By 1934 Coughlin was perhaps the most prominent Roman Catholic speaker on political and financial issues, with a radio audience that reached millions of people every week. When he began criticizing the New Deal that year, Roosevelt sent Joseph P. Kennedy and Frank Murphy, prominent Irish Catholics, to try to tone him down. Ignoring them, Coughlin began denouncing Roosevelt as a tool of Wall Street.
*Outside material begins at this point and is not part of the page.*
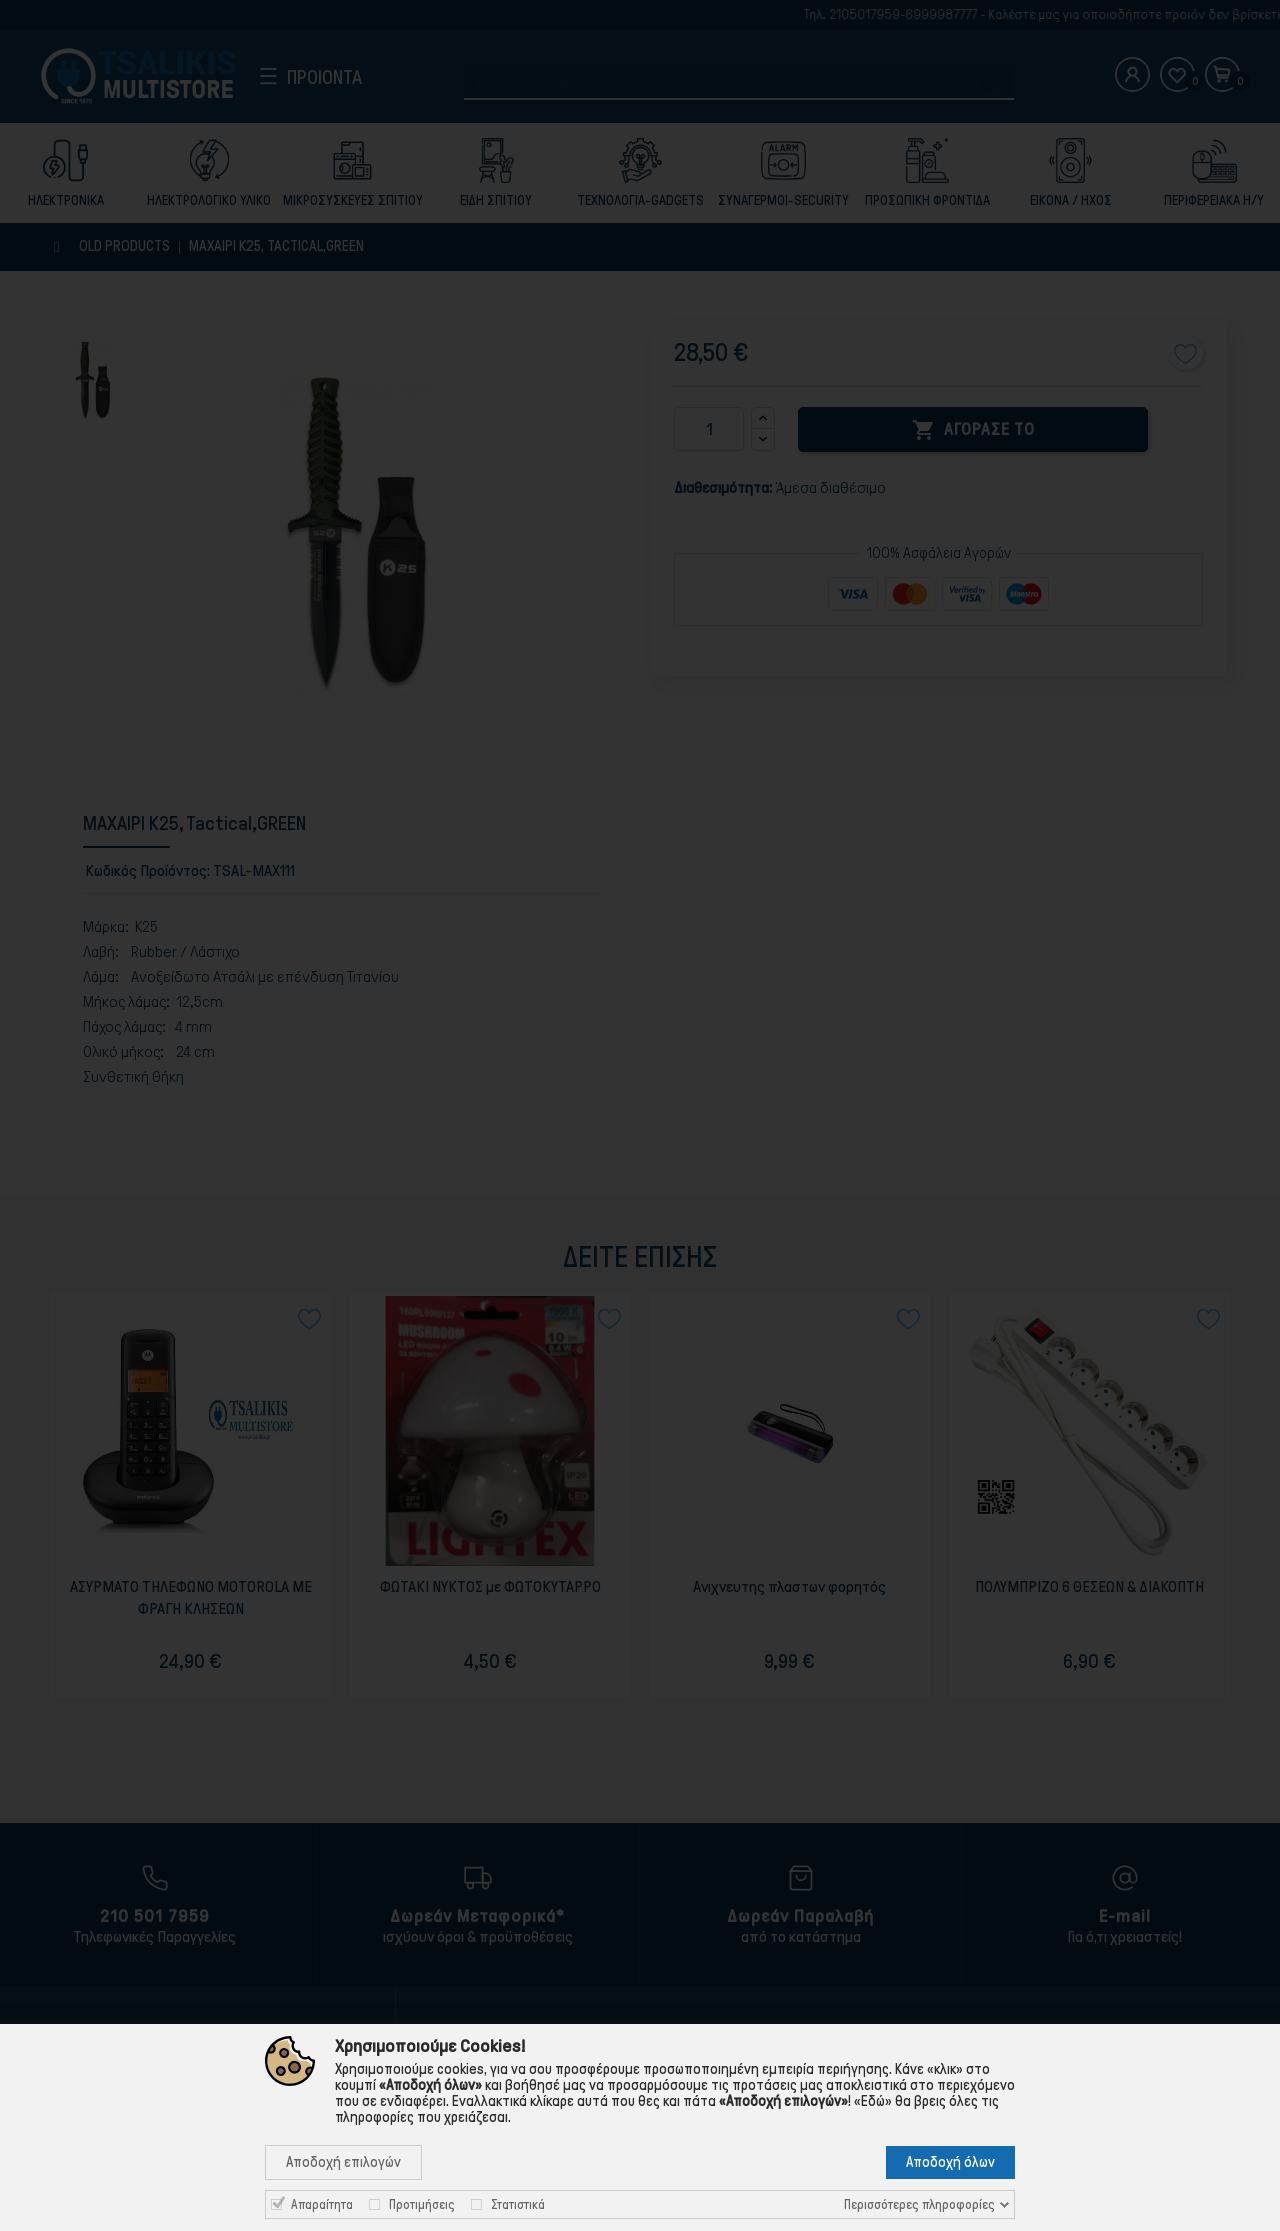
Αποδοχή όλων (950, 2162)
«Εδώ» (873, 2101)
Coughlin supported Huey Long until Long was killed in 1935, and then supported William Lemke's third party in 1936. As Coughlin turned into a bitter opponent of the New Deal, his radio talks escalated in vehemence against Roosevelt, capitalists and "Jewish conspirators". He was initially supported, and later – after turning on Roosevelt - opposed in his efforts by another nationally known priest, Monsignor John A. Ryan.<10> Kennedy, who strongly supported the New Deal, warned as early as 1933 that Coughlin was "becoming a very dangerous proposition" as an opponent of Roosevelt and "an out and out demagogue." Kennedy worked with Roosevelt, Bishop Francis Spellman and Eugenio Cardinal Pacelli (the future Pope Pius XII) in a successful effort to get the Vatican to silence Coughlin in 1936.<11> In 1940-41, reversing his own views, Kennedy attacked the isolationism of Coughlin and of aviator Charles Lindbergh.<12>
In 1935, Coughlin proclaimed, "I have dedicated my life to fight against the heinous rottenness of modern capitalism because it robs the laborer of this world's goods. But blow for blow I shall strike against Communism, because it robs us of the next world's happiness."<13> He accused Roosevelt of "leaning toward international socialism on the Spanish question." Coughlin founded the National Union for Social Justice, an organization with a strong following among nativists and opponents of the Federal Reserve, especially in the Midwest. As Michael Kazin notes, Coughlinites saw Wall Street and Communism as twin faces of a secular Satan. Coughlinites believed that they were defending those people who cohered more through piety, economic frustration, and a common dread of powerful, modernizing enemies than through any class identity.<14>
One of Coughlin's campaign slogans was: "Less care for internationalism and more concern for national prosperity" which went well with the 1930s isolationist movement in the United States. Coughlin's organization especially appealed to Irish Catholics. In 1936, Coughlin helped found a short-lived political party, the Union Party, which nominated William Lemke for President. Coughlin promised to retire if Lemke did not get nine million votes, and when he received only 900,000 Coughlin stopped broadcasting briefly. He resumed in 1937.